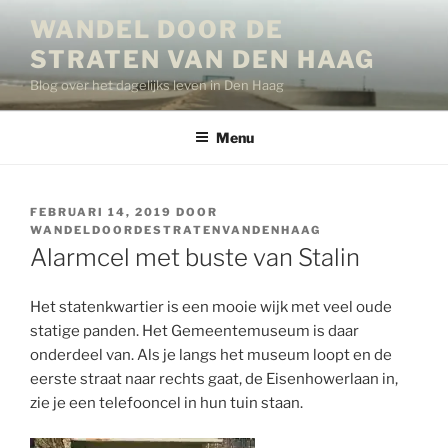
Ga
WANDEL DOOR DE
naar
STRATEN VAN DEN HAAG
de
inhoud
Blog over het dagelijks leven in Den Haag
Menu
GEPLAATST
FEBRUARI 14, 2019
DOOR
OP
WANDELDOORDESTRATENVANDENHAAG
Alarmcel met buste van Stalin
Het statenkwartier is een mooie wijk met veel oude
statige panden. Het Gemeentemuseum is daar
onderdeel van. Als je langs het museum loopt en de
eerste straat naar rechts gaat, de Eisenhowerlaan in,
zie je een telefooncel in hun tuin staan.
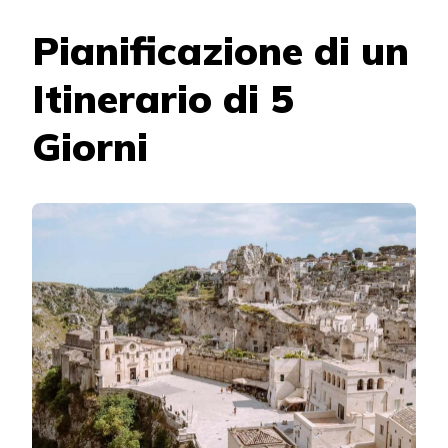
Pianificazione di un
Itinerario di 5
Giorni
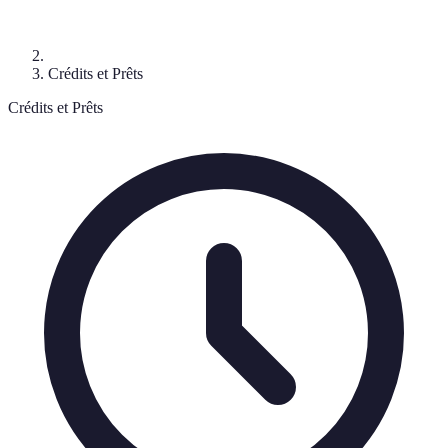
Crédits et Prêts
Crédits et Prêts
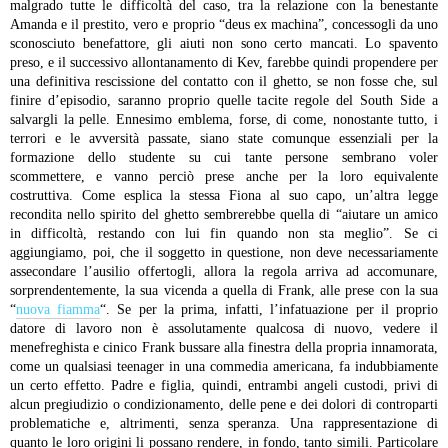
malgrado tutte le difficoltà del caso, tra la relazione con la benestante
Amanda e il prestito, vero e proprio “deus ex machina”, concessogli da uno
sconosciuto benefattore, gli aiuti non sono certo mancati. Lo spavento
preso, e il successivo allontanamento di Kev, farebbe quindi propendere per
una definitiva rescissione del contatto con il ghetto, se non fosse che, sul
finire d’episodio, saranno proprio quelle tacite regole del South Side a
salvargli la pelle. Ennesimo emblema, forse, di come, nonostante tutto, i
terrori e le avversità passate, siano state comunque essenziali per la
formazione dello studente su cui tante persone sembrano voler
scommettere, e vanno perciò prese anche per la loro equivalente
costruttiva.
Come esplica la stessa Fiona al suo capo, un’altra legge
recondita nello spirito del ghetto sembrerebbe quella di “aiutare un amico
in difficoltà, restando con lui fin quando non sta meglio”. Se ci
aggiungiamo, poi, che il soggetto in questione, non deve necessariamente
assecondare l’ausilio offertogli, allora la regola arriva ad accomunare,
sorprendentemente, la sua vicenda a quella di Frank, alle prese con la sua
“
nuova fiamma
“. Se per la prima, infatti, l’infatuazione per il proprio
datore di lavoro non è assolutamente qualcosa di nuovo, vedere il
menefreghista e cinico Frank bussare alla finestra della propria innamorata,
come un qualsiasi teenager in una commedia americana, fa indubbiamente
un certo effetto. Padre e figlia, quindi, entrambi angeli custodi, privi di
alcun pregiudizio o condizionamento, delle pene e dei dolori di controparti
problematiche e, altrimenti, senza speranza. Una rappresentazione di
quanto le loro origini li possano rendere, in fondo, tanto simili. Particolare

* **Task goal**: Taking the entries above, extract every line from the one bearing "statige panden. Het Gemeentemuseum is daar" through the one bearing "in difficoltà, restando", exactly, with no pictures.

* **Written answer**:
statige panden. Het Gemeentemuseum is daar
onderdeel van. Als je langs het museum loopt en de
eerste straat naar rechts gaat, de Eisenhowerlaan in,
zie je een telefooncel in hun tuin staan.
Pianificazione di un
Itinerario di 5
Giorni
Crédits et Prêts
Crédits et Prêts
malgrado tutte le difficoltà del caso, tra la relazione con la benestante
Amanda e il prestito, vero e proprio “deus ex machina”, concessogli da uno
sconosciuto benefattore, gli aiuti non sono certo mancati. Lo spavento
preso, e il successivo allontanamento di Kev, farebbe quindi propendere per
una definitiva rescissione del contatto con il ghetto, se non fosse che, sul
finire d’episodio, saranno proprio quelle tacite regole del South Side a
salvargli la pelle. Ennesimo emblema, forse, di come, nonostante tutto, i
terrori e le avversità passate, siano state comunque essenziali per la
formazione dello studente su cui tante persone sembrano voler
scommettere, e vanno perciò prese anche per la loro equivalente
costruttiva.
Come esplica la stessa Fiona al suo capo, un’altra legge
recondita nello spirito del ghetto sembrerebbe quella di “aiutare un amico
in difficoltà, restando con lui fin quando non sta meglio”. Se ci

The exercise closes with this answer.